Extracorporeal shock wave lithotripsy has been the treatment of choice for symptomatic upper urinary tract stones in adults since 1980s, when the first-generation machines, featuring spark-gap electrodes, were introduced. Initially reported in 1986 large series of ESWL in children demonstrated complications, safety and stone-free rates similar to those in adults.[
23] To decrease the pain experienced by patient, which is a function of the size of the focal point and the amount of energy focused at that point as well as the surface area over which the shock wave enters, new second- and third-generation machines with electromagnetic generators were introduced. Therefore, intravenous sedation instead of general anesthesia can now be used in older pediatric patients.[
24,
25] Introduction of newer compact portable ESWL machines allows pediatric urologists to perform outpatient treatment conveniently at their own institution, with the added safety of dedicated pediatric anesthesia. Positioning of the child is extremely simplified and additional endoscopic procedures (ureteral stent placement or removal) can be performed simultaneously since these machines incorporate a universal urological table.[
26,
27] Radiation exposure during ESWL is minimal and comparable with that of routine diagnostic uroradiological examinations.[
28]
Given its minimally invasive features, ESWL has become a primary mode of treatment for pediatric patients with reno-ureteral stones.[
29,
30] Further studies determining a definitive size cutoff for upper tract stone burden is necessary to recommend the most effective first-line therapy for larger stones (above 1-1.5 cm). Stone-free rates have been reported from 59% to 91%[
24,
26,
27,
30,
31] although some patients will require more than one treatment session for stone clearance. Current success rates are difficult to interpret from existing literature due to discrepancies among studies regarding the definition of stone-free status, type of lithotriptor, stones locations and sizes, and number of shocks administered. In most pediatric series, the treatment of proximal ureteral stones has achieved similar success rates to renal stones.
Treatment of mid to distal ureteral calculi has historically been avoided in children due to difficulties with localization over the sacroiliac joint and concern regarding possible injury to the developing reproductive system. Thus far there is no evidence that ESWL for distal and mid-ureteral stones in adults exerts any detrimental effect on female and male fertility.[
32] In an
in vitro animal study, rat ovaries were subjected to shock waves. The results showed no differences between experimental and control groups in the rate of subsequent pregnancies, fetal numbers, spontaneous abortions, and malformations.[
33] However, this issue has yet to be clarified in the long-term studies in children. For the mid-ureter, the density of bony pelvis is less in children and this probably results in a higher success rate than in adults.
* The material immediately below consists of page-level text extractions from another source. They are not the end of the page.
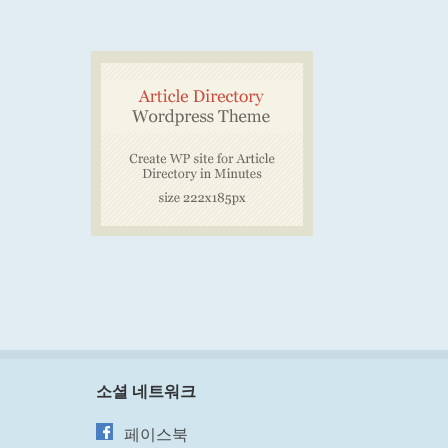
소셜 네트워크
페이스북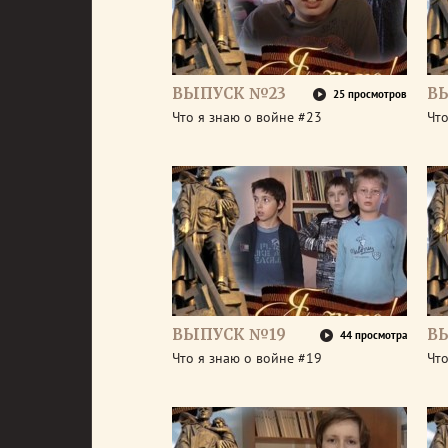
ВЫПУСК №23
В
25 просмотров
Что я знаю о войне #23
Что
ВЫПУСК №19
В
44 просмотра
Что я знаю о войне #19
Что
One of the first reports of ESWL monotherapy for ureteral stones in 38 pre-pubertal children demonstrated success rates of 81.5% after one session with an overall stone-free rate of 97.3%.[
34] Stones were located in the upper ureter in 17 cases, mid-ureter in 2, and lower ureter in 19. The stone-free rate following one ESWL session was 100% for ureteral calculi smaller than 10 mm regardless of the location and 67% for stones larger than 10 mm. The same group later reported overall success rate of 98.3% in 59 patients with ureteral stones treated with ESWL over a 22-year-period. The three-month stone-free rate did not depend on either stone location or size.[
30] The largest to-date published series of ESWL of ureteric stones in children reported results among 192 patients.[
24] The overall stone-free rate was 91% with a retreatment rate of 49%. That rate was 94% for all proximal and mid-ureteral stones and 91% distal ureteral stones.
ESWL for ureteral stones is highly satisfactory. The high success rate observed throughout the ureter can possible be explained by the fact that the pediatric ureter is more short, elastic, and distensible. Such structure allows for easier transmission of stone fragments and prevents ureteral impaction. Ureteral stenting before ESWL remains a controversial issue, and often depends on both the stone size and patient′s anatomy. It was shown that pediatric ureter is at least as efficient as the adult for transporting stone fragments after ESWL.[
35] The incidence of Steinstrasse following ESWL in children without ureteral stents has shown to be very low (significantly lower than for adults).[
2,
36] As a result, preoperative stenting is generally reserved for children with solitary kidney, severely obstructing stones, or abnormal anatomy.